- Relator(a)
- Alexandre Luiz Ramos
- Órgão julgador
- 4ª Turma
- Data do julgamento
- 01/10/2024
- Data de publicação
- 11/10/2024
TST – Agravo em Agravo de Instrumento em Recurso de Revista 0010730-94.2019.5.03.0002, Rel.
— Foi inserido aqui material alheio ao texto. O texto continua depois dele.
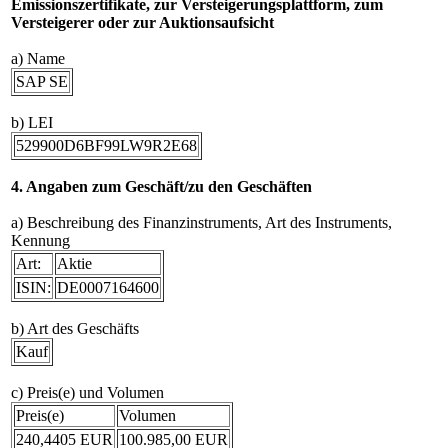
Emissionszertifikate, zur Versteigerungsplattform, zum
Versteigerer oder zur Auktionsaufsicht
a) Name
SAP SE
b) LEI
529900D6BF99LW9R2E68
4. Angaben zum Geschäft/zu den Geschäften
a) Beschreibung des Finanzinstruments, Art des Instruments,
Kennung
Art:
Aktie
ISIN:
DE0007164600
b) Art des Geschäfts
Kauf
c) Preis(e) und Volumen
Preis(e)
Volumen
240,4405 EUR
100.985,00 EUR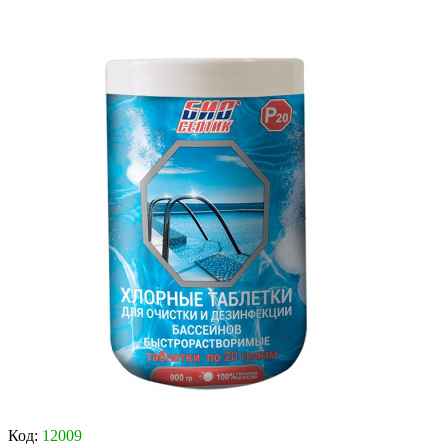
Код:
12009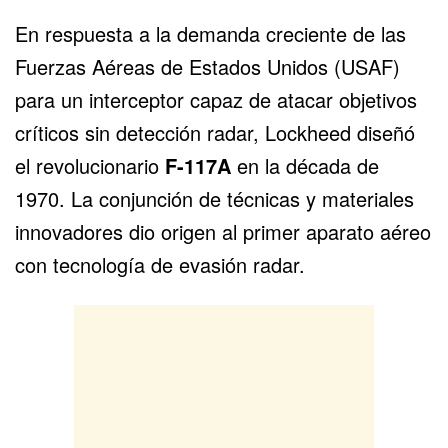
En respuesta a la demanda creciente de las
Fuerzas Aéreas de Estados Unidos (USAF)
para un interceptor capaz de atacar objetivos
críticos sin detección radar, Lockheed diseñó
el revolucionario
F-117A
en la década de
1970. La conjunción de técnicas y materiales
innovadores dio origen al primer aparato aéreo
con tecnología de evasión radar.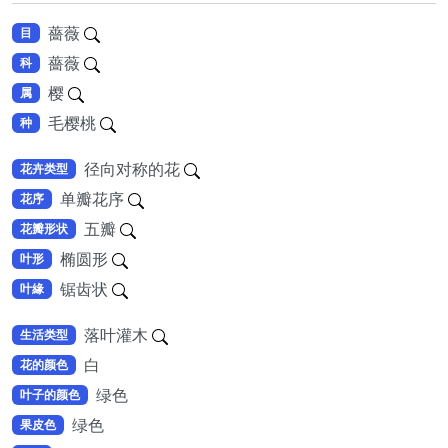
薔薇
目
薔薇
科
樱
属
毛樱桃
种
径向对称的花
花卉类型
单瓣花序
花序
五瓣
花瓣形状
椭圆形
叶形
锯齿状
叶緣
落叶灌木
生活类型
白
花的颜色
绿色
叶子的颜色
绿色
果皮色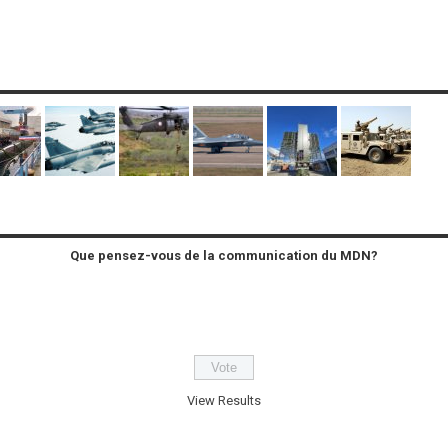
Que pensez-vous de la communication du MDN?
View Results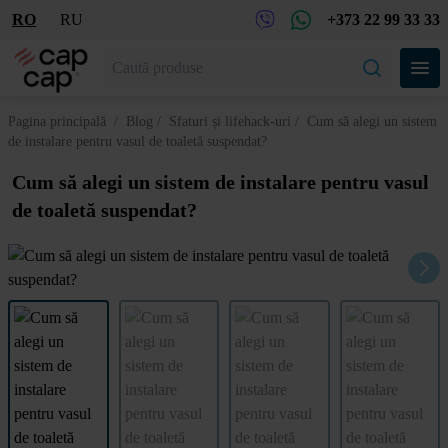
RO
RU
+373 22 99 33 33
Pagina principală
/
Blog
/
Sfaturi și lifehack-uri
/
Cum să alegi un sistem
de instalare pentru vasul de toaletă suspendat?
Cum să alegi un sistem de instalare pentru vasul
de toaletă suspendat?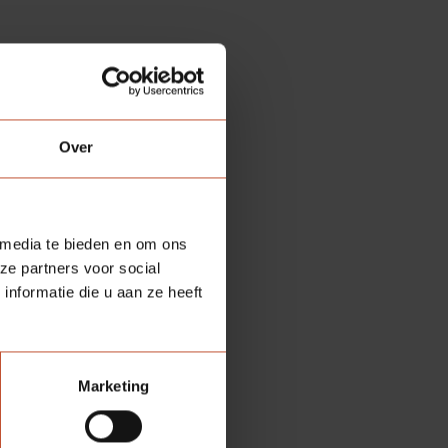
Over
 media te bieden en om ons
ze partners voor social
nformatie die u aan ze heeft
Marketing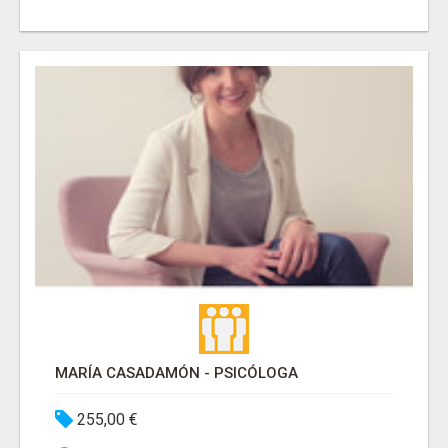
MARÍA CASADAMÓN - PSICÓLOGA
255,00 €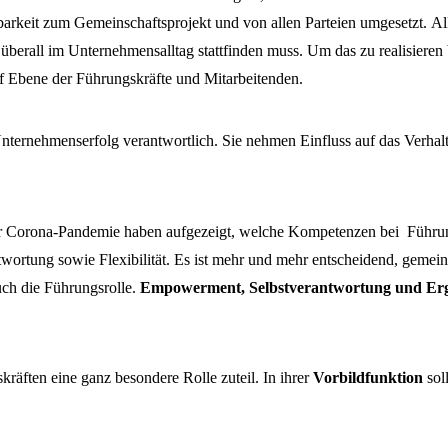
barkeit zum Gemeinschaftsprojekt und von allen Parteien umgesetzt. Al
t überall im Unternehmensalltag stattfinden muss. Um das zu realisier
 Ebene der Führungskräfte und Mitarbeitenden.
ternehmenserfolg verantwortlich. Sie nehmen Einfluss auf das Verhalte
Corona-Pandemie haben aufgezeigt, welche Kompetenzen bei Führungsk
ortung sowie Flexibilität. Es ist mehr und mehr entscheidend, gemei
ch die Führungsrolle.
Empowerment, Selbstverantwortung und Ergebn
räften eine ganz besondere Rolle zuteil. In ihrer
Vorbildfunktion
sol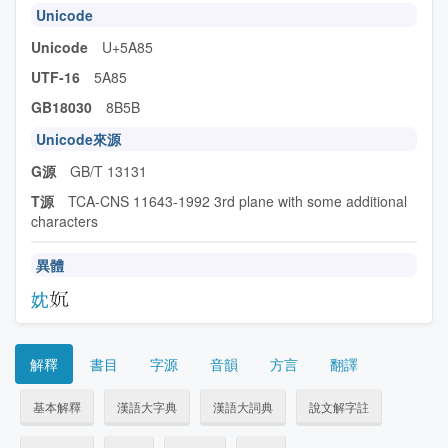
Unicode
Unicode
U+5A85
UTF-16
5A85
GB18030
8B5B
Unicode來源
G源
GB/T 13131
T源
TCA-CNS 11643-1992 3rd plane with some additional
characters
異體
妉
解釋
書目
字源
音韻
方言
翻譯
基本解釋
漢語大字典
漢語大詞典
說文解字註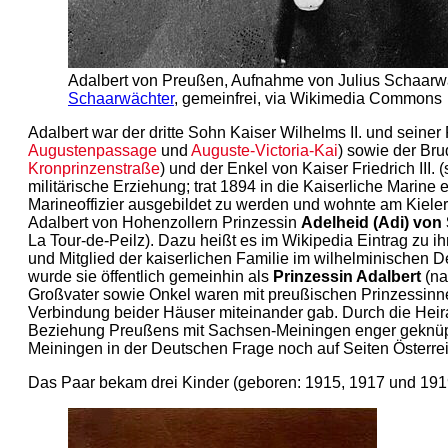
Adalbert von Preußen, Aufnahme von Julius Schaarwä
Schaarwächter
, gemeinfrei, via Wikimedia Commons
Adalbert war der dritte Sohn Kaiser Wilhelms II. und seiner 
Augustenpassage
und
Auguste-Victoria-Kai
) sowie der Br
Kronprinzenstraße
) und der Enkel von Kaiser Friedrich III. 
militärische Erziehung; trat 1894 in die Kaiserliche Marine 
Marineoffizier ausgebildet zu werden und wohnte am Kieler 
Adalbert von Hohenzollern Prinzessin
Adelheid (Adi) vo
La Tour-de-Peilz). Dazu heißt es im Wikipedia Eintrag zu i
und Mitglied der kaiserlichen Familie im wilhelminischen 
wurde sie öffentlich gemeinhin als
Prinzessin Adalbert
(na
Großvater sowie Onkel waren mit preußischen Prinzessinne
Verbindung beider Häuser miteinander gab. Durch die Heir
Beziehung Preußens mit Sachsen-Meiningen enger geknüpft
Meiningen in der Deutschen Frage noch auf Seiten Österre
Das Paar bekam drei Kinder (geboren: 1915, 1917 und 1919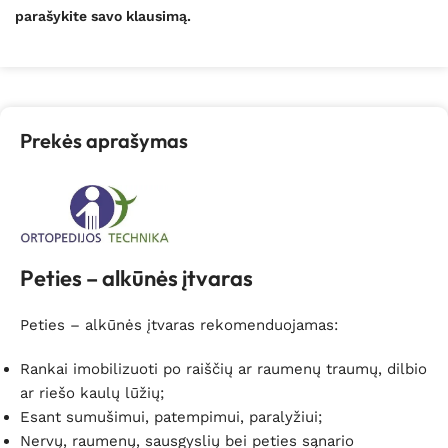
parašykite savo klausimą.
Prekės aprašymas
Peties – alkūnės įtvaras
Peties – alkūnės įtvaras rekomenduojamas:
Rankai imobilizuoti po raiščių ar raumenų traumų, dilbio
ar riešo kaulų lūžių;
Esant sumušimui, patempimui, paralyžiui;
Nervų, raumenų, sausgyslių bei peties sąnario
Alexandre Luiz Ramos, 4ª Turma, j. 01/10/2024, p. 11/10/2024
EMENTA: AGRAVO EM AGRAVO DE INSTRUMENTO EM RECURSO DE REVISTA INTERPOSTO PELO RECLAMANTE. ACÓRDÃO REGIONAL PUBLICADO NA VIGÊNCIA DA LEI Nº 13.467/2017. INTERVALO INTRAJORNADA. REDUÇÃO E/OU FRACIONAMENTO PREVISTO EM NORMA COLETIVA. VALIDADE. DECISÃO REGIONAL DE ACORDO COM O TEMA 1046 DA TABELA DE REPERCUSSÃO GERAL DO SUPREMO TRIBUNAL FEDERAL. DECISÃO MONOCRÁTICA DO RELATOR QUE DENEGA SEGUIMENTO AO AGRAVO DE INSTRUMENTO. NÃO DEMONSTRAÇÃO DO PREENCHIMENTO DOS PRESSUPOSTOS DE ADMISSIBILIDADE DO RECURSO DE REVISTA. AUSÊNCIA DE TRANSCENDÊNCIA. CONHECIMENTO E NÃO PROVIMENTO. I. Fundamentos da decisão agravada não desconstituídos, mantendo-se a intranscendência, por não atender aos parâmetros legais (político, jurídico, social e econômico). II. Em 02/06/2022, o STF pacificou a questão da autonomia negocial coletiva, fixando tese jurídica no Tema 1046 de sua Tabela de Repercussão Geral, no sentido de que “são constitucionais os acordos e as convenções coletivos que, ao considerarem a adequação setorial negociada, pactuam limitações ou afastamentos de direitos trabalhistas, independentemente da explicitação especificada de vantagens compensatórias, desde que respeitados os direitos absolutamente indisponíveis". III. Logo, a regra geral é da validade das normas coletivas, ainda que pactuem limitações ou afastamentos de direitos trabalhistas, com exceção dos direitos absolutamente indisponíveis, assim entendidos aqueles infensos à negociação sindical, que encontram explicitação taxativa no rol do art. 611-B da CLT. IV. No caso dos autos, o objeto da norma convencional refere-se à redução e/ou fracionamento do intervalo intrajornada, matéria que não se enquadra na vedação à negociação coletiva, nos termos da tese descrita no Tema 1.046 da Tabela de Repercussão Geral da Suprema Corte. V. Logo, estando a decisão de origem em conformidade com a tese de repercussão geral, não há transcendência a ser reconhecida. VI. Agravo de que se conhece e a que se nega provimento. (Tribunal Superior do Trabalho (4ª Turma). Acórdão: 0010730-94.2019.5.03.0002. Relator(a): ALEXANDRE LUIZ RAMOS. Data de julgamento: 01/10/2024. Juntado aos autos em 11/10/2024.)